*What the task asks:* Each line of the listing that includes "Nanoversiegelung" should be reported.

*Data records:*

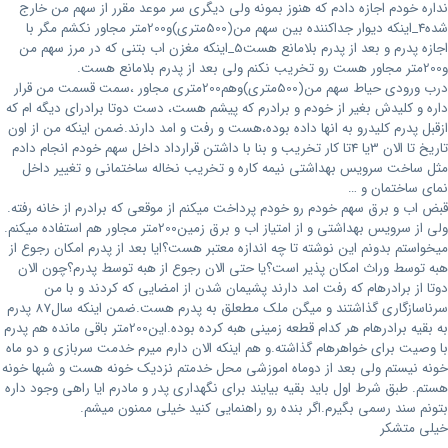
نداره خودم اجازه دادم که هنوز بمونه ولی دیگری سر موعد مقرر از سهم من خارج
شده4_اینکه دیوار جداکننده بین سهم من(500متری)و200متر مجاور نکشم مگر با
اجازه پدرم و بعد از پدرم بلامانع هست5_اینکه مغزن اب بتنی که در مرز سهم من
و200متر مجاور هست رو تخریب نکنم ولی بعد از پدرم بلامانع هست.
درب ورودی حیاط سهم من(500متری)وهم200متری مجاور ،سمت قسمت من قرار
داره و کلیدش بغیر از خودم و برادرم که پیشم هست، دست دوتا برادرای دیگه ام که
ازقبل پدرم کلیدرو به انها داده بوده،هست و رفت و امد دارند.ضمن اینکه من از اون
تاریخ تا الان 3یا 4تا کار تخریب و بنا با داشتن قرارداد داخل سهم خودم انجام دادم
مثل ساخت سرویس بهداشتی نیمه کاره و تخریب نخاله ساختمانی و تغییر داخل
نمای ساختمان و …
قبض اب و برق سهم خودم رو خودم پرداخت میکنم از موقعی که برادرم از خانه رفته.‌
ولی از سرویس بهداشتی و از امتیاز اب و برق زمین200متر مجاور هم استفاده میکنم.
میخواستم بدونم این نوشته تا چه اندازه معتبر هست؟ایا بعد از پدرم امکان رجوع از
هبه توسط وراث امکان پذیر است؟یا حتی الان رجوع از هبه توسط پدرم؟چون الان
دوتا از برادرهام که رفت امد دارند پشیمان شدن از امضایی که کردند و با من
سرناسازگاری گذاشتند و میگن ملک مطعلق به پدرم هست.ضمن اینکه سال87 پدرم
به بقیه برادرهام هر کدام قطعه زمینی هبه کرده بوده.این200متر باقی مانده هم پدرم
با وصیت برای خواهرهام گذاشته.و هم اینکه الان دارم میرم خدمت سربازی و دو ماه
خونه نیستم ولی بعد از دوماه اموزشی محل خدمتم نزدیک خونه هست و شبها خونه
هستم. طبق شرط اول باید بقیه بیایند برای نگهداری پدر و مادرم ایا راهی وجود داره
بتونم سند رسمی بگیرم.اگر بنده رو راهنمایی کنید خیلی ممنون میشم.
خیلی متشکر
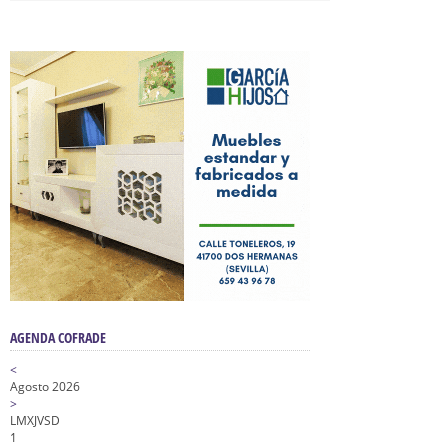
AGENDA COFRADE
<
Agosto 2026
>
L
M
X
J
V
S
D
1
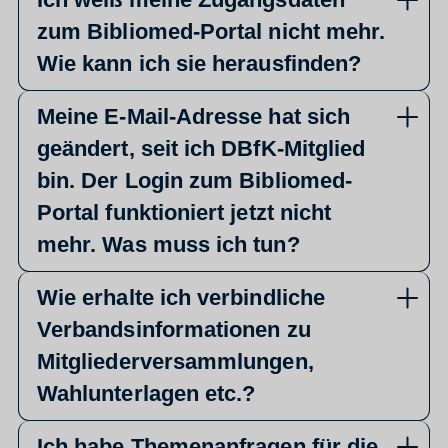
zum Bibliomed-Portal nicht mehr.
Wie kann ich sie herausfinden?
Meine E-Mail-Adresse hat sich
geändert, seit ich DBfK-Mitglied
bin. Der Login zum Bibliomed-
Portal funktioniert jetzt nicht
mehr. Was muss ich tun?
Wie erhalte ich verbindliche
Verbandsinformationen zu
Mitgliederversammlungen,
Wahlunterlagen etc.?
Ich habe Themenanfragen für die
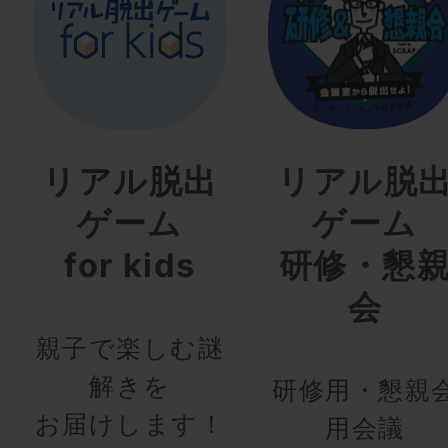
リアル脱出
リアル脱
ゲーム
ゲーム
for kids
研修・懇
会
親子で楽しむ謎
解きを
研修用・懇親
お届けします！
用会議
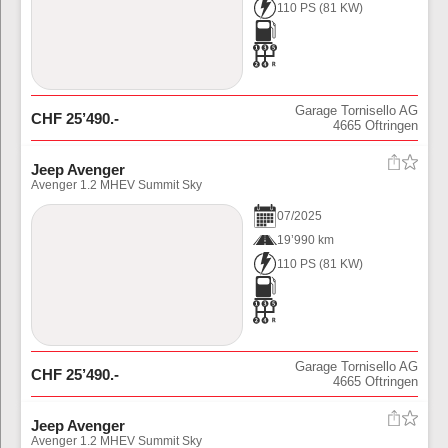
110 PS
(
81
KW)
Garage Tornisello AG
CHF
25’490
.-
4665
Oftringen
Jeep Avenger
Avenger 1.2 MHEV Summit Sky
07
/
2025
19’990 km
110 PS
(
81
KW)
Garage Tornisello AG
CHF
25’490
.-
4665
Oftringen
Jeep Avenger
Avenger 1.2 MHEV Summit Sky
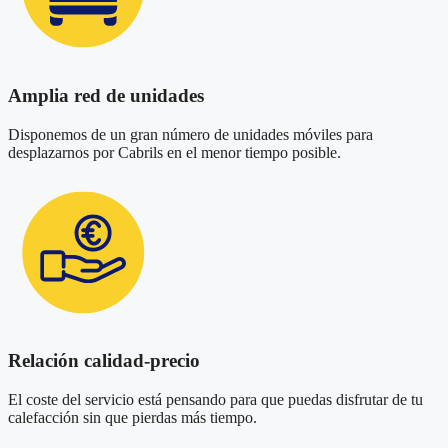
Amplia red de unidades
Disponemos de un gran número de unidades móviles para
desplazarnos por Cabrils en el menor tiempo posible.
Relación calidad-precio
El coste del servicio está pensando para que puedas disfrutar de tu
calefacción sin que pierdas más tiempo.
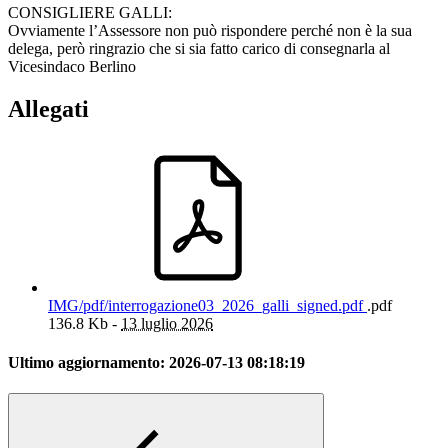
CONSIGLIERE GALLI:
Ovviamente l’Assessore non può rispondere perché non è la sua
delega, però ringrazio che si sia fatto carico di consegnarla al
Vicesindaco Berlino
Allegati
IMG/pdf/interrogazione03_2026_galli_signed.pdf
.pdf
136.8 Kb -
13 luglio 2026
Ultimo aggiornamento:
2026-07-13 08:18:19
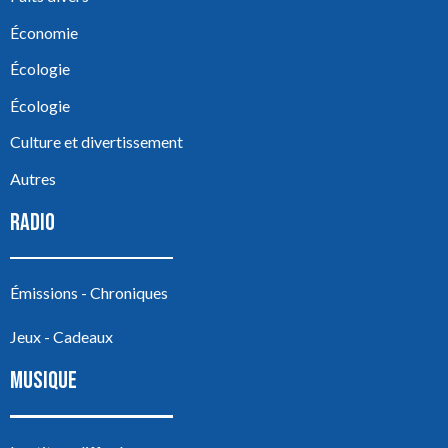
Économie
Écologie
Écologie
Culture et divertissement
Autres
RADIO
Émissions - Chroniques
Jeux - Cadeaux
MUSIQUE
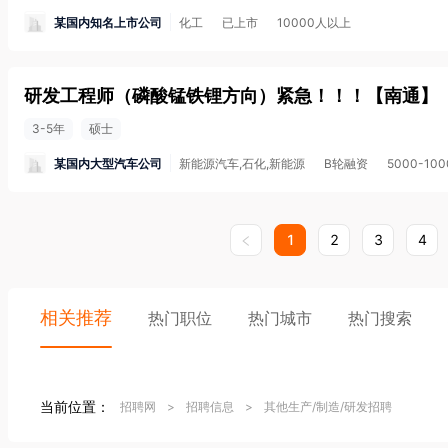
某国内知名上市公司
化工
已上市
10000人以上
研发工程师（磷酸锰铁锂方向）紧急！！！
【
南通
】
3-5年
硕士
某国内大型汽车公司
新能源汽车,石化,新能源
B轮融资
5000-10
1
2
3
4
相关推荐
热门职位
热门城市
热门搜索
当前位置：
招聘网
>
招聘信息
>
其他生产/制造/研发招聘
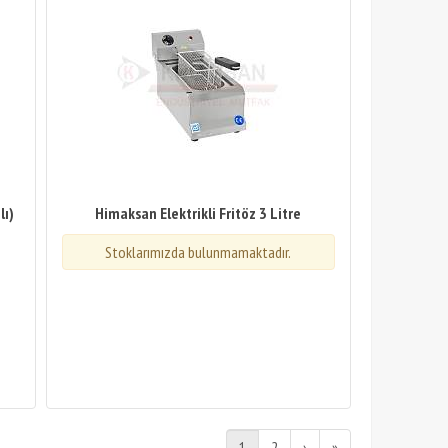
lı)
Himaksan Elektrikli Fritöz 3 Litre
Stoklarımızda bulunmamaktadır.
1
2
›
»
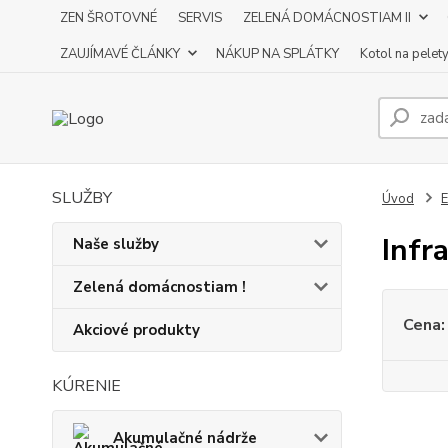
ZEN ŠROTOVNÉ
SERVIS
ZELENÁ DOMÁCNOSTIAM II
ZAUJÍMAVÉ ČLÁNKY
NÁKUP NA SPLÁTKY
Kotol na pelet
SLUŽBY
Úvod
E
Infr
Naše služby
Zelená domácnostiam !
Cena:
Akciové produkty
KÚRENIE
Akumulačné nádrže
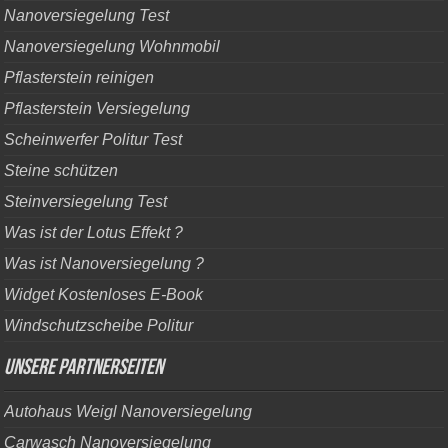
Nanoversiegelung Test
Nanoversiegelung Wohnmobil
Pflasterstein reinigen
Pflasterstein Versiegelung
Scheinwerfer Politur Test
Steine schützen
Steinversiegelung Test
Was ist der Lotus Effekt ?
Was ist Nanoversiegelung ?
Widget Kostenloses E-Book
Windschutzscheibe Politur
Unsere Partnerseiten
Autohaus Weigl Nanoversiegelung
Carwasch Nanoversiegelung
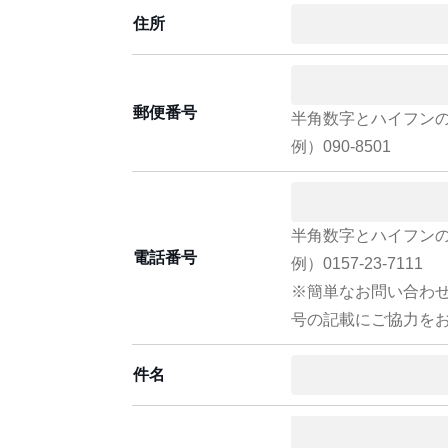
住所
郵便番号
半角数字とハイフン
例）090-8501
半角数字とハイフン
電話番号
例）0157-23-7111
※簡単なお問い合わ
号の記載にご協力を
件名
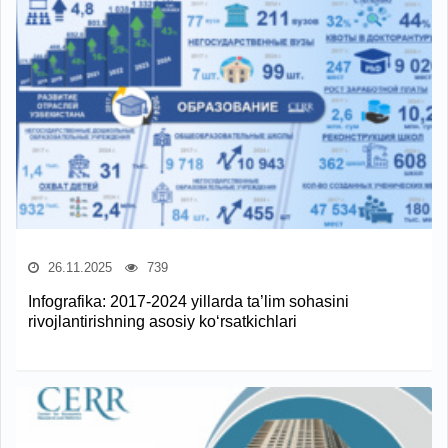
26.11.2025
739
Infografika: 2017-2024 yillarda ta’lim sohasini
rivojlantirishning asosiy ko‘rsatkichlari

*Answer box:*
Nanoversiegelung Test
Nanoversiegelung Wohnmobil
Was ist Nanoversiegelung ?
Autohaus Weigl Nanoversiegelung
Carwasch Nanoversiegelung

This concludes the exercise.